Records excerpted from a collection
################

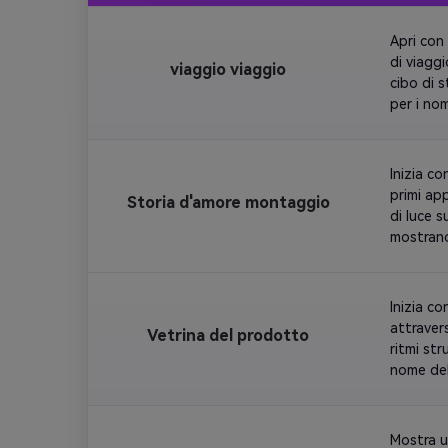
Apri con
di viaggi
viaggio viaggio
cibo di 
per i nom
abbinare
Inizia c
primi ap
Storia d'amore montaggio
di luce s
mostrano 
dissolve 
Inizia c
attravers
Vetrina del prodotto
ritmi str
nome del
la caduta
Mostra u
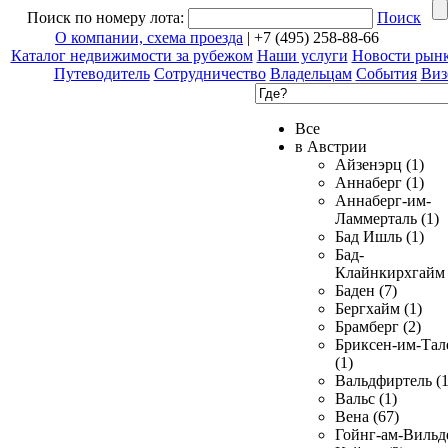
Поиск по номеру лота:
Поиск
О компании, схема проезда
| +7 (495) 258-88-66
Каталог недвижимости за рубежом
Наши услуги
Новости рын
Путеводитель
Сотрудничество
Владельцам
События
Виз
Все
в Австрии
Айзенэрц (1)
Аннаберг (1)
Аннаберг-им-
Ламмерталь (1)
Бад Ишль (1)
Бад-
Клайнкирхгайм 
Баден (7)
Бергхайм (1)
Брамберг (2)
Бриксен-им-Тал
(1)
Вальдфиртель (1
Вальс (1)
Вена (67)
Гойнг-ам-Вильд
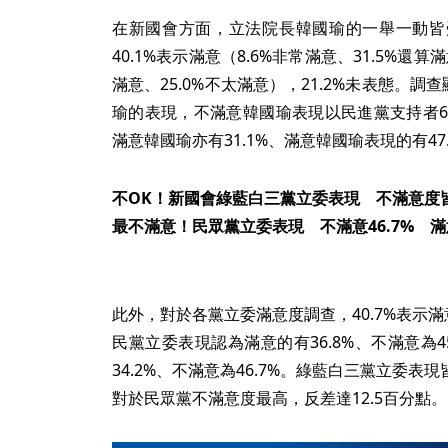
在新國會方面，立法院長韓國瑜的一舉一動皆
40.1%表示滿意（8.6%非常滿意、31.5%還算
滿意、25.0%不太滿意），21.2%未表態。調
瑜的表現，不滿意韓國瑜表現以民進黨支持者6
滿意韓國瑜亦有31.1%、滿意韓國瑜表現的有47.
不OK！新國會綠藍白三黨立委表現 不滿意度
最不滿意！民眾黨立委表現 不滿意46.7% 滿意
此外，對於各黨立委滿意度調查，40.7%表示滿
民黨立委表現認為滿意的有36.8%、不滿意為
34.2%、不滿意為46.7%。綠藍白三黨立委
對於民眾黨不滿意度最高，反差達12.5百分點。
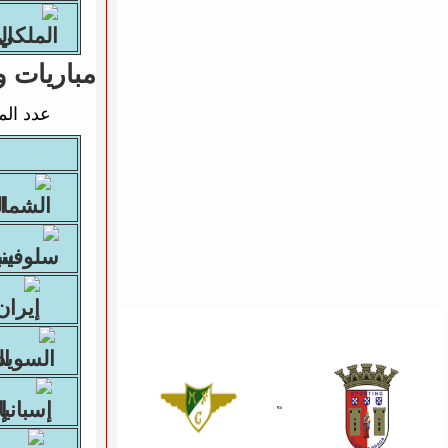
الم
مباريات و
عدد الم
ال
سلو
الس
إسب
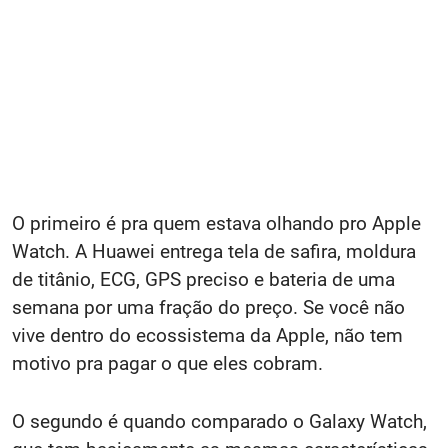
O primeiro é pra quem estava olhando pro Apple
Watch. A Huawei entrega tela de safira, moldura
de titânio, ECG, GPS preciso e bateria de uma
semana por uma fração do preço. Se você não
vive dentro do ecossistema da Apple, não tem
motivo pra pagar o que eles cobram.
O segundo é quando comparado o Galaxy Watch,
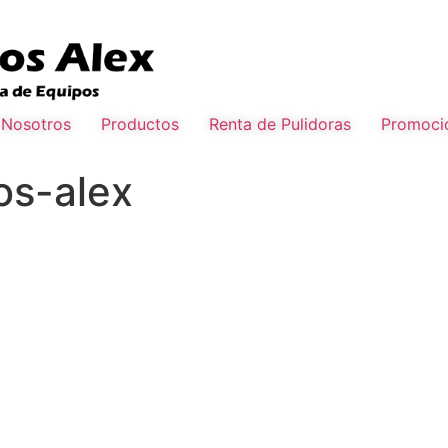
Nosotros
Productos
Renta de Pulidoras
Promoci
os-alex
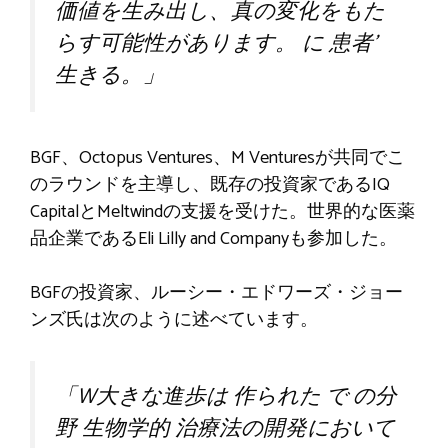
価値を生み出し、真の変化をもた
らす可能性があります。
に
患者’
生きる
。」
BGF、Octopus Ventures、M Venturesが共同でこ
のラウンドを主導し、既存の投資家であるIQ
CapitalとMeltwindの支援を受けた。世界的な医薬
品企業であるEli Lilly and Companyも参加した。
BGFの投資家、ルーシー・エドワーズ・ジョー
ンズ氏は次のように述べています。
「W
大きな進歩は
作られた
で
の分
野
生物学的
治療法の開発において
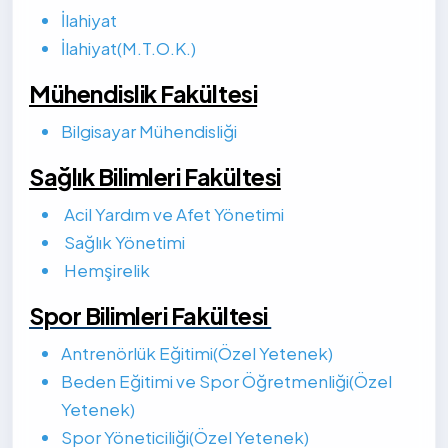
İlahiyat
İlahiyat(M.T.O.K.)
Mühendislik Fakültesi
Bilgisayar Mühendisliği
Sağlık Bilimleri Fakültesi
Acil Yardım ve Afet Yönetimi
Sağlık Yönetimi
Hemşirelik
Spor Bilimleri Fakültesi
Antrenörlük Eğitimi(Özel Yetenek)
Beden Eğitimi ve Spor Öğretmenliği(Özel
Yetenek)
Spor Yöneticiliği(Özel Yetenek)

################

▸ What you will do: Each entry gets copied exactly; the pictures stay out.

▸ Finished task:
Apri con
di viaggi
viaggio viaggio
cibo di 
per i nom
abbinare
Inizia c
primi ap
Storia d'amore montaggio
di luce s
mostrano 
dissolve 
Inizia c
attravers
Vetrina del prodotto
ritmi str
nome del
la caduta
Mostra u
Поиск по номеру лота:
Поиск
О компании, схема проезда
| +7 (495) 258-88-66
Каталог недвижимости за рубежом
Наши услуги
Новости рын
Путеводитель
Сотрудничество
Владельцам
События
Виз
Все
в Австрии
Айзенэрц (1)
Аннаберг (1)
Аннаберг-им-
Ламмерталь (1)
Бад Ишль (1)
Бад-
Клайнкирхгайм 
Баден (7)
Бергхайм (1)
Брамберг (2)
Бриксен-им-Тал
(1)
Вальдфиртель (1
Вальс (1)
Вена (67)
Гойнг-ам-Вильд
在新國會方面，立法院長韓國瑜的一舉一動皆
40.1%表示滿意（8.6%非常滿意、31.5%還算
滿意、25.0%不太滿意），21.2%未表態。調
瑜的表現，不滿意韓國瑜表現以民進黨支持者6
滿意韓國瑜亦有31.1%、滿意韓國瑜表現的有47.
不OK！新國會綠藍白三黨立委表現 不滿意度
最不滿意！民眾黨立委表現 不滿意46.7% 滿意
此外，對於各黨立委滿意度調查，40.7%表示滿
民黨立委表現認為滿意的有36.8%、不滿意為
34.2%、不滿意為46.7%。綠藍白三黨立委
對於民眾黨不滿意度最高，反差達12.5百分點。
الم
مباريات و
عدد الم
ال
سلو
الس
إسب
O primeiro é pra quem estava olhando pro Apple
Watch. A Huawei entrega tela de safira, moldura
de titânio, ECG, GPS preciso e bateria de uma
semana por uma fração do preço. Se você não
vive dentro do ecossistema da Apple, não tem
motivo pra pagar o que eles cobram.
O segundo é quando comparado o Galaxy Watch,
Nosotros
Productos
Renta de Pulidoras
Promoci
os-alex
価値を生み出し、真の変化をもた
らす可能性があります。
に
患者’
生きる
。」
BGF、Octopus Ventures、M Venturesが共同でこ
のラウンドを主導し、既存の投資家であるIQ
CapitalとMeltwindの支援を受けた。世界的な医薬
品企業であるEli Lilly and Companyも参加した。
BGFの投資家、ルーシー・エドワーズ・ジョー
ンズ氏は次のように述べています。
「W
大きな進歩は
作られた
で
の分
野
生物学的
治療法の開発において
İlahiyat
İlahiyat(M.T.O.K.)
Mühendislik Fakültesi
Bilgisayar Mühendisliği
Sağlık Bilimleri Fakültesi
Acil Yardım ve Afet Yönetimi
Sağlık Yönetimi
Hemşirelik
Spor Bilimleri Fakültesi
Antrenörlük Eğitimi(Özel Yetenek)
Beden Eğitimi ve Spor Öğretmenliği(Özel
Yetenek)
Spor Yöneticiliği(Özel Yetenek)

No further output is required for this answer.